With just 1 per cent of the global vehicle population (and a road network of just 3.3 million km), India has 6 per cent of the total accidents of the world.

There is an accident every 90 seconds and every seven minutes a fatality.

Now multiply this with all the thousands of km of new roads and highways. Forget the environmental costs, road accidents account for a loss of Rs 6.95 crore to the national exchequer. And that is discounting the social costs — the loss of the breadwinner and long-term injuries or trauma for the victims and their family. Experts estimate road accidents account for an annual social loss of Rs 55,000 crore.

Unless road safety is given the high priority it deserves in the development of the current infrastructure, the statistics will continue to rise. Unless the policy-makers create room for greater investment in more rigorous training of road users and drivers, the death toll will continue to mount. Besides maintenance of roads and enforcement of the law, it is education and training alone that will change the situation. It is well established that the vehicle driver is a very significant factor in a road accident — about 50 per cent of accidents are caused due to the driver’s fault. Thus, the quality of drivers has special significance, and correct training and effective licensing are the two vital fundamentals of a quality driver.

It is a fact that the majority of drivers in India have hardly any formal training. In 1992, when the National Road Safety Policy was being drafted, it was found that out of about 350 lakh people engaged in driving different kinds of motorised vehicles, about 20 lakh were deployed on heavy transport vehicles.

That figure has gone up significantly in the past decade. More highways mean more heavy vehicles, which means more ill-trained drivers on the road. And the connection to greater number of accidents is established. Training and regulation of such drivers, therefore, needs special attention. So, though the Government has directed attention on awareness programmes, it needs to pull up state transport departments and traffic police, which are the local licensing and enforcement authorities, into conducting training programmes if some measure of success is to be found in reducing the number of road casualties.

Important aspects of road safety need to be built into the programme. These include: Knowledge of traffic rules, regulations and road signs, punishment to drivers violating traffic rules and speed limits, driving under the influence of liquor or drugs (or while using mobile phones) and the elementary mechanism of vehicle and driver fitness and upgrading the quality and instructions imparted by motor driving schools also. Incidentally, the training should be equally mandatory for the regulators, that is the traffic personnel.

And it is not enough to train drivers technically alone. Social and psychological training also needs to be factored into any module that is designed. It is a known fact that aggressiveness and loss of patience are increasingly leading to a worsening road situation in India. There are too many high-profile cases of road rage reported in the media to dispute the fact.

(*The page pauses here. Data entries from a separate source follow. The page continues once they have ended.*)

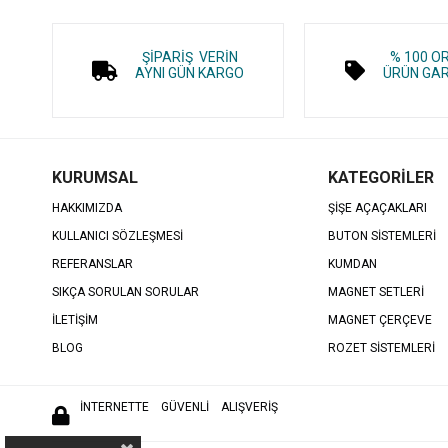
ŞİPARİŞ VERİN
% 100 O
AYNI GÜN KARGO
ÜRÜN GAR
KURUMSAL
KATEGORİLER
HAKKIMIZDA
ŞİŞE AÇAÇAKLARI
KULLANICI SÖZLEŞMESİ
BUTON SİSTEMLERİ
REFERANSLAR
KUMDAN
SIKÇA SORULAN SORULAR
MAGNET SETLERİ
İLETİŞİM
MAGNET ÇERÇEVE
BLOG
ROZET SİSTEMLERİ
İNTERNETTE
GÜVENLİ ALIŞVERİŞ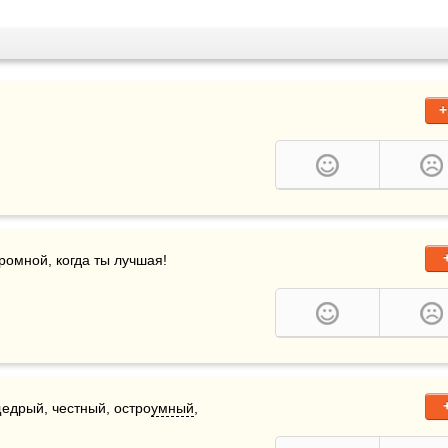
+
ромной, когда ты лучшая!
едрый, честный, остро
умный
, 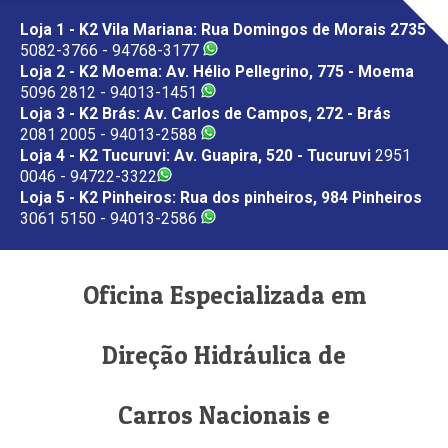
Loja 1 - K2 Vila Mariana: Rua Domingos de Morais 2735
5082-3766 - 94768-3177
Loja 2 - K2 Moema: Av. Hélio Pellegrino, 775 - Moema
5096 2812 - 94013-1451
Loja 3 - K2 Brás: Av. Carlos de Campos, 272 - Brás
2081 2005 - 94013-2588
Loja 4 - K2 Tucuruvi: Av. Guapira, 520 - Tucuruvi
2951
0046 - 94722-3322
Loja 5 - K2 Pinheiros: Rua dos pinheiros, 984 Pinheiros
3061 5150 - 94013-2586
Oficina Especializada em
Direção Hidráulica de
Carros Nacionais e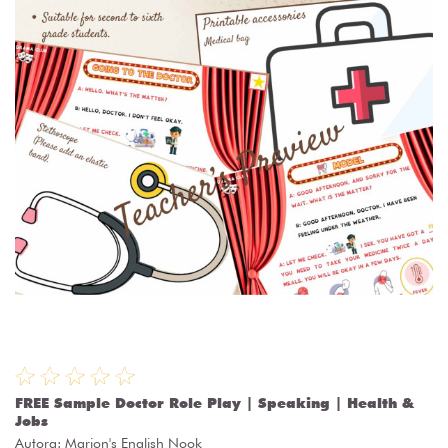
FREE Sample Doctor Role Play | Speaking | Health &
Jobs
Autora:
Marion's English Nook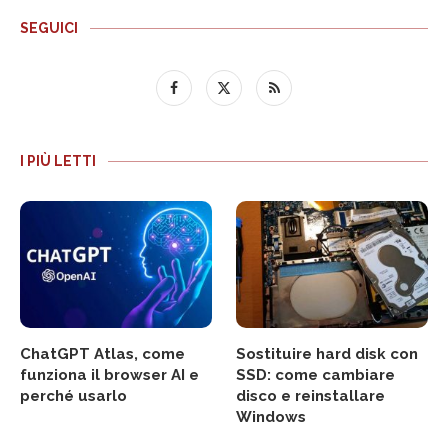
SEGUICI
I PIÙ LETTI
ChatGPT Atlas, come
Sostituire hard disk con
funziona il browser AI e
SSD: come cambiare
perché usarlo
disco e reinstallare
Windows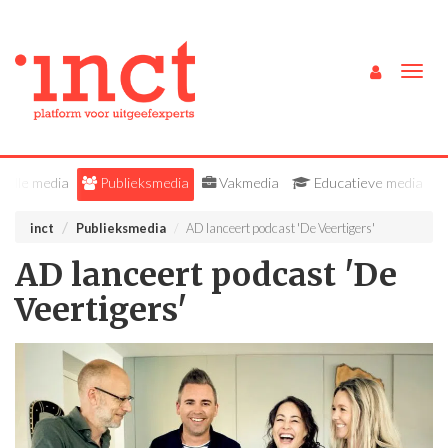
Togg
navig
Alle media
Publieksmedia
Vakmedia
Educatieve media
inct
Publieksmedia
AD lanceert podcast 'De Veertigers'
AD lanceert podcast 'De
Veertigers'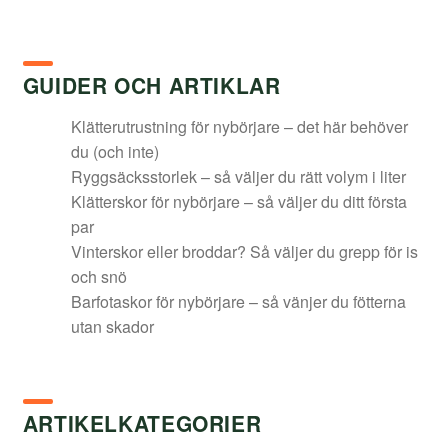
priset
priset
var:
är:
349,00 kr.
263,00 kr.
GUIDER OCH ARTIKLAR
Klätterutrustning för nybörjare – det här behöver
du (och inte)
Ryggsäcksstorlek – så väljer du rätt volym i liter
Klätterskor för nybörjare – så väljer du ditt första
par
Vinterskor eller broddar? Så väljer du grepp för is
och snö
Barfotaskor för nybörjare – så vänjer du fötterna
utan skador
ARTIKELKATEGORIER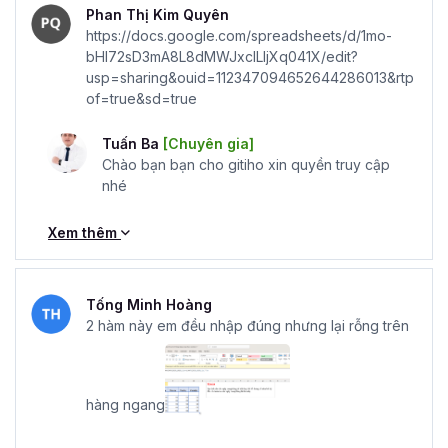
Phan Thị Kim Quyên
https://docs.google.com/spreadsheets/d/1mo-
bHI72sD3mA8L8dMWJxclLIjXq041X/edit?
usp=sharing&ouid=112347094652644286013&rtp
of=true&sd=true
Tuấn Ba
[Chuyên gia]
Chào bạn bạn cho gitiho xin quyền truy cập
nhé
Xem thêm
Tống Minh Hoàng
2 hàm này em đều nhập đúng nhưng lại rỗng trên
hàng ngang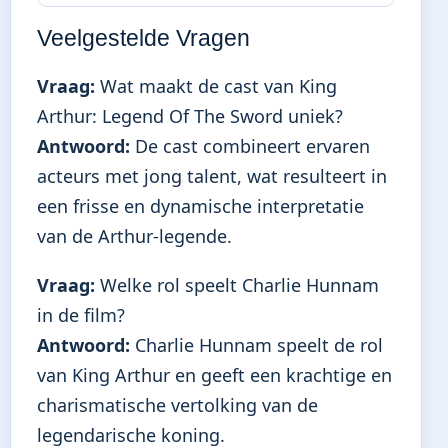
Veelgestelde Vragen
Vraag:
Wat maakt de cast van King
Arthur: Legend Of The Sword uniek?
Antwoord:
De cast combineert ervaren
acteurs met jong talent, wat resulteert in
een frisse en dynamische interpretatie
van de Arthur-legende.
Vraag:
Welke rol speelt Charlie Hunnam
in de film?
Antwoord:
Charlie Hunnam speelt de rol
van King Arthur en geeft een krachtige en
charismatische vertolking van de
legendarische koning.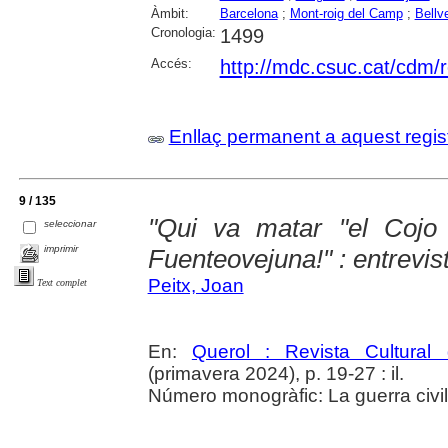
Àmbit:
Barcelona
;
Mont-roig del Camp
;
Bellv
Cronologia:
1499
Accés:
http://mdc.csuc.cat/cdm/r
Enllaç permanent a aquest regis
9 / 135
"Qui va matar "el Cojo
seleccionar
imprimir
Fuenteovejuna!" : entrevi
Peitx, Joan
Text complet
En:
Querol : Revista Cultural
(primavera 2024), p. 19-27 : il.
Número monogràfic: La guerra civil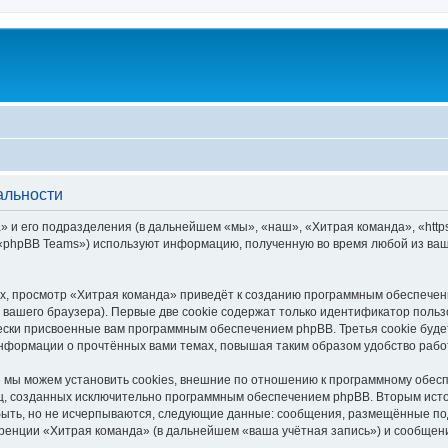
альности
 и его подразделения (в дальнейшем «мы», «наш», «Хитрая команда», «https:
 «phpBB Teams») используют информацию, полученную во время любой из ваш
, просмотр «Хитрая команда» приведёт к созданию программным обеспечен
вашего браузера). Первые две cookie содержат только идентификатор польз
чески присвоенные вам программным обеспечением phpBB. Третья cookie буд
информации о прочтённых вами темах, повышая таким образом удобство рабо
мы можем установить cookies, внешние по отношению к программному обесп
иц, созданных исключительно программным обеспечением phpBB. Вторым ис
быть, но не исчерпываются, следующие данные: сообщения, размещённые по
ренции «Хитрая команда» (в дальнейшем «ваша учётная запись») и сообщени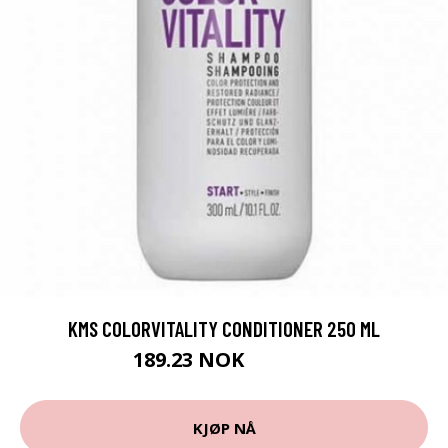
KMS COLORVITALITY CONDITIONER 250 ML
189.23 NOK
210.25 NOK
KJØP NÅ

Licensing also needs to be made more stringent. The licensing process in most cities and towns, particularly the manner of testing driving skill and knowledge of traffic regulation, is a joke. What is more, the control should not end at the issuing of a licence; refresher courses and further tests should be made mandatory at the time of renewal or periodically.

Policy-makers need to take a structured approach to building this component into road safety policies, and fast. Or else, all awareness programmes, such as the ones the Government is currently running, will be consigned to the dust as that grand document, the National Road Safety Policy. In this, the civil society movement also needs to be a more active player than it is.

Until this happens, we will continue to see scooterists overtake other vehicles from the left and swerve into the right lane barely missing another vehicle, or drivers swinging out nonchalantly from by-lanes straight into a collision. Or more tragedies on the road.